◆ Exercise aim: For each line in the data below that has the word "makers", copy that line.

Items from a data source:
- - - - -

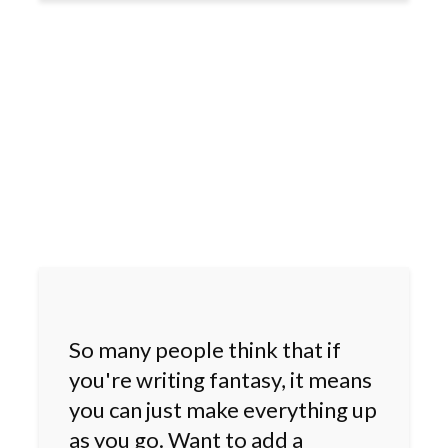
So many people think that if
you're writing fantasy, it means
you can just make everything up
as you go. Want to add a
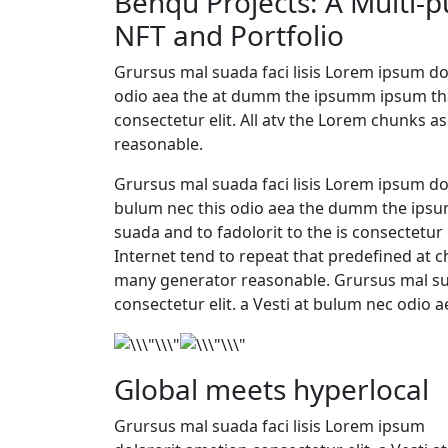
Benqu Projects: A Multi-
NFT and Portfolio
Grursus mal suada faci lisis Lorem ipsum dol
odio aea the at dumm the ipsumm ipsum that
consectetur elit. All atv the Lorem chunks
reasonable.
Grursus mal suada faci lisis Lorem ipsum dol
bulum nec this odio aea the dumm the ips
suada and to fadolorit to the is consectetur 
Internet tend to repeat that predefined at c
many generator reasonable. Grursus mal sua
consectetur elit. a Vesti at bulum nec odio 
Global meets hyperlocal
Grursus mal suada faci lisis Lorem ipsum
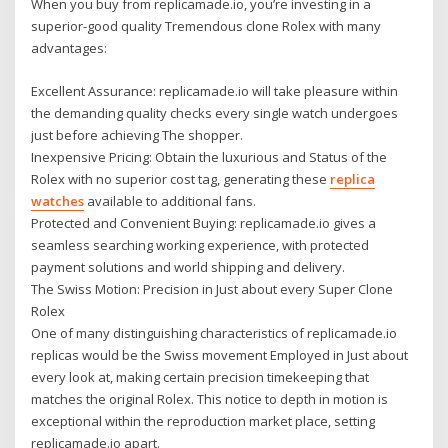
When you buy from replicamade.io, you’re investing in a
superior-good quality Tremendous clone Rolex with many
advantages:
Excellent Assurance: replicamade.io will take pleasure within
the demanding quality checks every single watch undergoes
just before achieving The shopper.
Inexpensive Pricing: Obtain the luxurious and Status of the
Rolex with no superior cost tag, generating these
replica
watches
available to additional fans.
Protected and Convenient Buying: replicamade.io gives a
seamless searching working experience, with protected
payment solutions and world shipping and delivery.
The Swiss Motion: Precision in Just about every Super Clone
Rolex
One of many distinguishing characteristics of replicamade.io
replicas would be the Swiss movement Employed in Just about
every look at, making certain precision timekeeping that
matches the original Rolex. This notice to depth in motion is
exceptional within the reproduction market place, setting
replicamade.io apart.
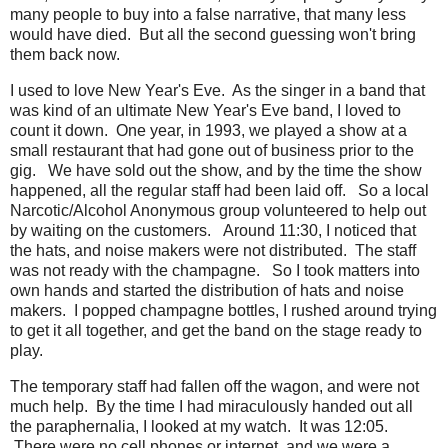
many people to buy into a false narrative, that many less
would have died. But all the second guessing won't bring
them back now.
I used to love New Year's Eve. As the singer in a band that
was kind of an ultimate New Year's Eve band, I loved to
count it down. One year, in 1993, we played a show at a
small restaurant that had gone out of business prior to the
gig. We have sold out the show, and by the time the show
happened, all the regular staff had been laid off. So a local
Narcotic/Alcohol Anonymous group volunteered to help out
by waiting on the customers. Around 11:30, I noticed that
the hats, and noise makers were not distributed. The staff
was not ready with the champagne. So I took matters into
own hands and started the distribution of hats and noise
makers. I popped champagne bottles, I rushed around trying
to get it all together, and get the band on the stage ready to
play.
The temporary staff had fallen off the wagon, and were not
much help. By the time I had miraculously handed out all
the paraphernalia, I looked at my watch. It was 12:05.
There were no cell phones or internet, and we were a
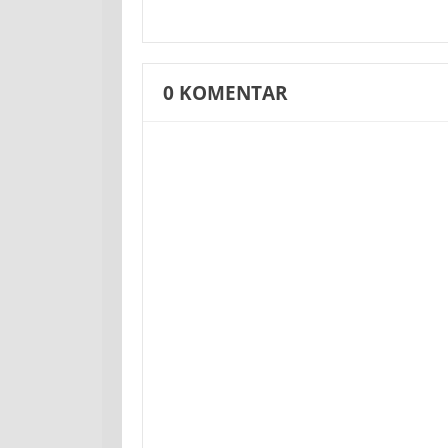
0
KOMENTAR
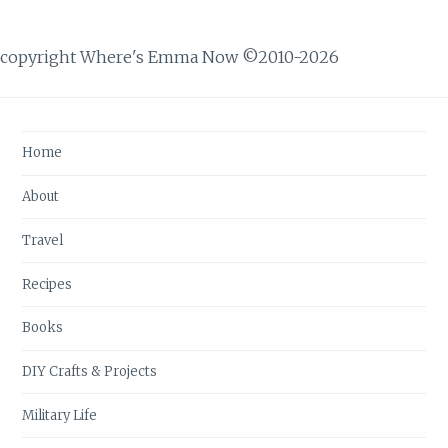
copyright Where's Emma Now ©2010-2026
Home
About
Travel
Recipes
Books
DIY Crafts & Projects
Military Life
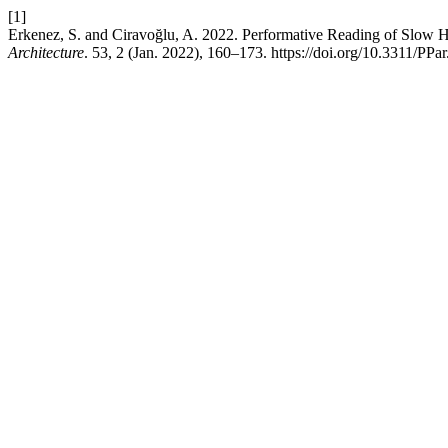
[1]
Erkenez, S. and Ciravoğlu, A. 2022. Performative Reading of Slow H
Architecture
. 53, 2 (Jan. 2022), 160–173. https://doi.org/10.3311/PPa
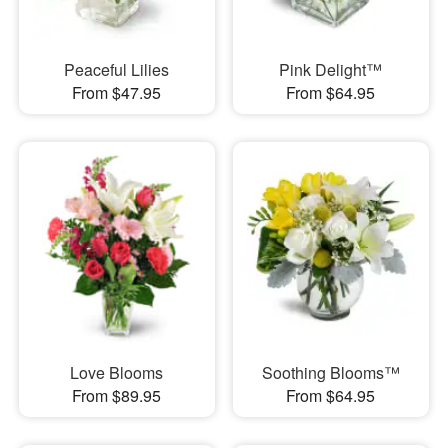
Peaceful Lilies
Pink Delight™
From $47.95
From $64.95
Love Blooms
Soothing Blooms™
From $89.95
From $64.95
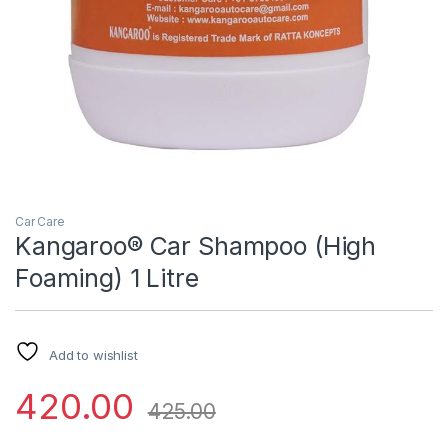
Car Care
Kangaroo® Car Shampoo (High
Foaming) 1 Litre
Add to wishlist
420.00
425.00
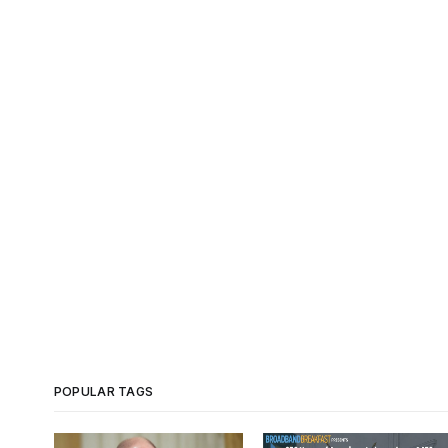
POPULAR TAGS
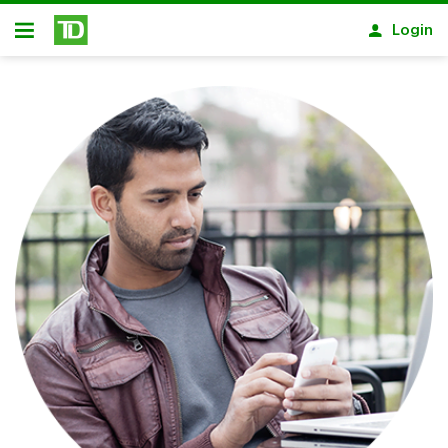
Skip to main content
Login
Open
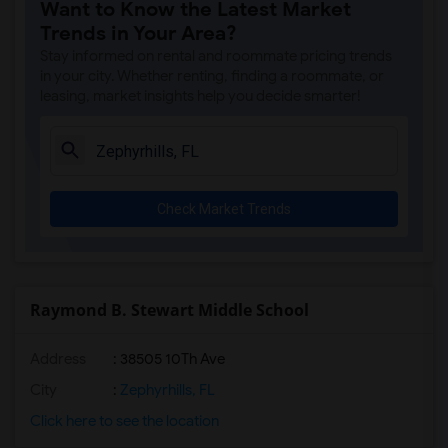
Want to Know the Latest Market
Trends in Your Area?
Stay informed on rental and roommate pricing trends
in your city. Whether renting, finding a roommate, or
leasing, market insights help you decide smarter!
Check Market Trends
Raymond B. Stewart Middle School
Address
: 38505 10Th Ave
City
:
Zephyrhills, FL
Click here to see the location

- - - - -

◆ Solution to this problem:
the hats, and noise makers were not distributed. The staff
makers. I popped champagne bottles, I rushed around trying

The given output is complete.